Letters are a remarkably durable form of communication, with roots dating back into the ancient world. They were a medium of exchange that flourished for centuries, from the epistles of the New Testament to the love letters of the Romantic era and beyond.
But the increase in electronic options for connecting with others has greatly affected the use of letters for many of us. Phone calls, e-mail, social media - all seem much more immediate than an old-fashioned letter.
But there is at least one context in which letters are still the preferred format. If the IRS has to communicate with you about a tax issue, the contact will be by letter. It won't be a phone call, an e-mail or a social media message.
Lack of awareness of this is evident in the frequent scams that occur where fraudsters try to get people to give up personal information.
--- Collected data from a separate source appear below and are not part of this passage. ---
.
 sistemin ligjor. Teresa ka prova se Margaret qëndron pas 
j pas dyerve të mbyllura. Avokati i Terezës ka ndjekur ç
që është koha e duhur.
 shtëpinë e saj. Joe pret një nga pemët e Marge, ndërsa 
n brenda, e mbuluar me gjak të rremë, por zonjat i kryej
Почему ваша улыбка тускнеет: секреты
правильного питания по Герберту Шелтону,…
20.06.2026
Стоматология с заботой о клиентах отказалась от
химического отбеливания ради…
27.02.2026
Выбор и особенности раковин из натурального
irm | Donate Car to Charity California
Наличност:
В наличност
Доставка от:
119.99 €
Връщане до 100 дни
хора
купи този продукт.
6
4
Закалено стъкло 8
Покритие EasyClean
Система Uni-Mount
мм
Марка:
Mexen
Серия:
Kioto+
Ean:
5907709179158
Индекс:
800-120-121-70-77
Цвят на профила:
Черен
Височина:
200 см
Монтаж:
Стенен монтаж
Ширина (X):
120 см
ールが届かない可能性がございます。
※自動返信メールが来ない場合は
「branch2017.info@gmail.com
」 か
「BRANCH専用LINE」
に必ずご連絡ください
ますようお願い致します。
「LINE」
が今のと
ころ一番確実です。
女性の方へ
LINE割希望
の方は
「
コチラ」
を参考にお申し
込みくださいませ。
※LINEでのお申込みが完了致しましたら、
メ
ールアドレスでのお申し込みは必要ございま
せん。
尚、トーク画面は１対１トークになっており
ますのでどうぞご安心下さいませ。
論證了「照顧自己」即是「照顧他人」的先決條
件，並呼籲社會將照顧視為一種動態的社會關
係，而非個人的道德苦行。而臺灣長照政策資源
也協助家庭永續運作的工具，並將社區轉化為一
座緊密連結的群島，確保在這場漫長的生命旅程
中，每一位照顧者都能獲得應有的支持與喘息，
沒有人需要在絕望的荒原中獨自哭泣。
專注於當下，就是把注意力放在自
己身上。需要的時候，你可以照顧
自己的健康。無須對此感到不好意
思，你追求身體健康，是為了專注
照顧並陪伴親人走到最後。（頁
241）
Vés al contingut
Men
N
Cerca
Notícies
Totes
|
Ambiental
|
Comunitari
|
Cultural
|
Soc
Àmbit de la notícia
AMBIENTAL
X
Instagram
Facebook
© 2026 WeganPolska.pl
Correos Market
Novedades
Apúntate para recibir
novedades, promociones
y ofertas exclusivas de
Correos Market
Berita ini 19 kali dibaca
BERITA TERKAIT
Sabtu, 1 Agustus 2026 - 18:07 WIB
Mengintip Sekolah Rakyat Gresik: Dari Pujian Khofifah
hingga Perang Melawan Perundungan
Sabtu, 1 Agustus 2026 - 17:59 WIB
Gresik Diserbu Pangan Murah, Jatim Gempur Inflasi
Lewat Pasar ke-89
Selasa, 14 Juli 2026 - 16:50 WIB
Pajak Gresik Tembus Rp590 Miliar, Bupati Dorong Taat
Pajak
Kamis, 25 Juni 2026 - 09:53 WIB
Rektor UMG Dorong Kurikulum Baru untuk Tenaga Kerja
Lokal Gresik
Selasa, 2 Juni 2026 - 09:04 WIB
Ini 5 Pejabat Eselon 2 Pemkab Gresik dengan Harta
The scammers try to do this by claiming to be calling or e-mailing from the IRS - and sometimes by making threats of lawsuits or even jail.
Commissioner John Koskinen tried to reassure people last week about how the IRS goes about its business. As NPR reported, he reiterated that when the IRS needs to contact taxpayers, it does so by letter, not by phone calls or e-mail.
Of course, getting a letter from the IRS can be a rather stressful experience too. For example, as we discussed in our August 6 post last year, you might get a letter about a correspondence audit.
If that happens, you need to be prepared to respond. But in the meantime, spread the word about avoiding IRS phone or e-mail scams.